Oligomers accumulate in dHDAC6^KO fly brains with α-synuclein overexpression. Oligomers in the dorsal brain area of α-syn flies (A and C) and dHDAC6^KO; α-syn flies (B and D) at 10 (A and B) and 20 d (C and D) were visualized in red by oligomer-specific antibody A11. (E) α-syn flies at 20 d with dHDAC6 overexpression showing A11 signals. (F) Wild-type control flies at 20 d probed with A11. Bar, 20 μm. (G) Quantitative graphs showing the total A11-positive signals (oligomers) in the dorsal region of the brain as shown in A–F. Data were analyzed by Student's t test and presented as mean ± SEM (n > 5) with *p < 0.05, **p < 0.01, and ***p < 0.001. Genotypes: α-syn flies are w; TH-GAL4/UAS-α-synuclein. dHDAC6^KO; α-syn flies are w, dHDAC6^KO; TH-GAL4/UAS-α-synuclein.

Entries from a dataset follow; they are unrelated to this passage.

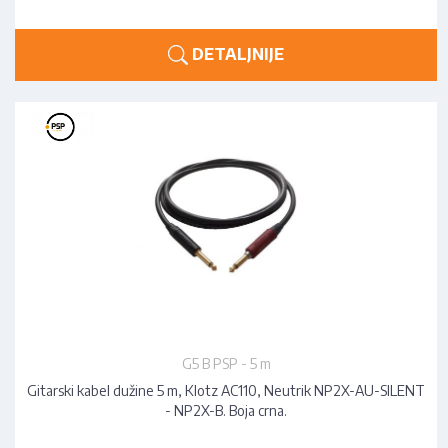
DETALJNIJE
G5 B PSP - 5 m
Gitarski kabel dužine 5 m, Klotz AC110, Neutrik NP2X-AU-SILENT
- NP2X-B. Boja crna.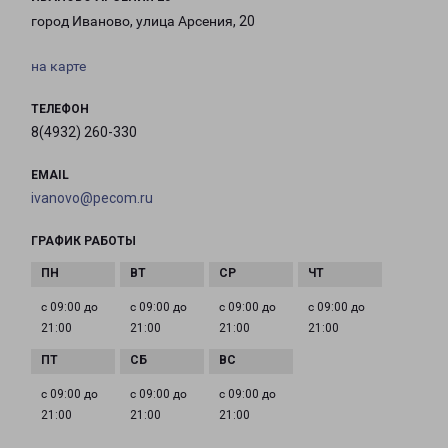
город Иваново, улица Арсения, 20
на карте
ТЕЛЕФОН
8(4932) 260-330
EMAIL
ivanovo@pecom.ru
ГРАФИК РАБОТЫ
с 09:00 до
с 09:00 до
с 09:00 до
с 09:00 до
21:00
21:00
21:00
21:00
с 09:00 до
с 09:00 до
с 09:00 до
21:00
21:00
21:00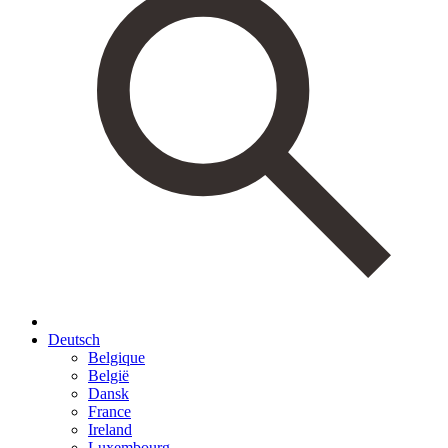
Deutsch
Belgique
België
Dansk
France
Ireland
Luxembourg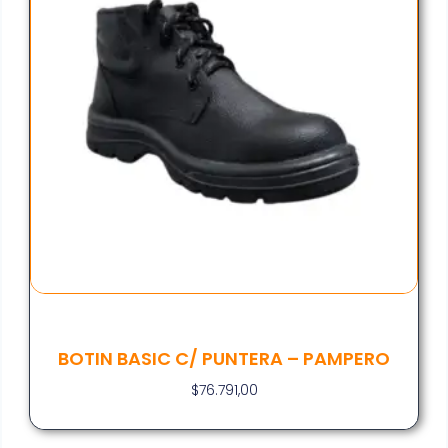
BOTIN BASIC C/ PUNTERA – PAMPERO
$
76.791,00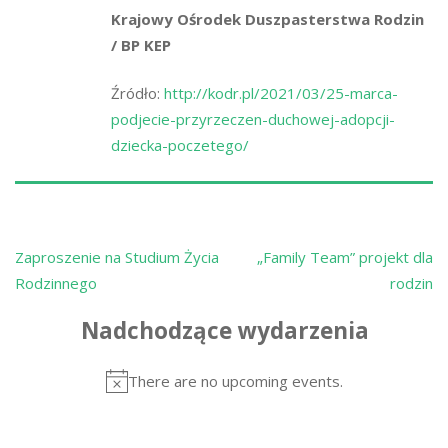
Krajowy Ośrodek Duszpasterstwa Rodzin
/ BP KEP
Źródło:
http://kodr.pl/2021/03/25-marca-
podjecie-przyrzeczen-duchowej-adopcji-
dziecka-poczetego/
Nawigacja
Zaproszenie na Studium Życia
„Family Team” projekt dla
wpisu
Rodzinnego
rodzin
Nadchodzące wydarzenia
There are no upcoming events.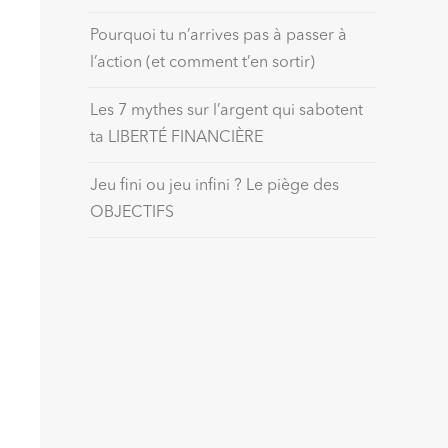
Pourquoi tu n’arrives pas à passer à
l’action (et comment t’en sortir)
Les 7 mythes sur l’argent qui sabotent
ta LIBERTÉ FINANCIÈRE
Jeu fini ou jeu infini ? Le piège des
OBJECTIFS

Control flies are TH-GAL4/+.

Figure 8.

dHDAC6 physically interacts with oligomeric α-synuclein in Drosophila. Protein extracts for immunoprecipitation were prepared from the brains of 20-d-old flies: w; TH-GAL4/UAS-α-synuclein (A, with α-synuclein expression) and w; TH-GAL4/+ (B, without α-synuclein expression). The SDS-10% PAGE of the coimmunoprecipitation samples was immunoblotted with anti-dHDAC6 (A, top; and B) or anti-α-synuclein antibody (A, bottom). Input: 20% of the extracts that were used for immunoprecipitation.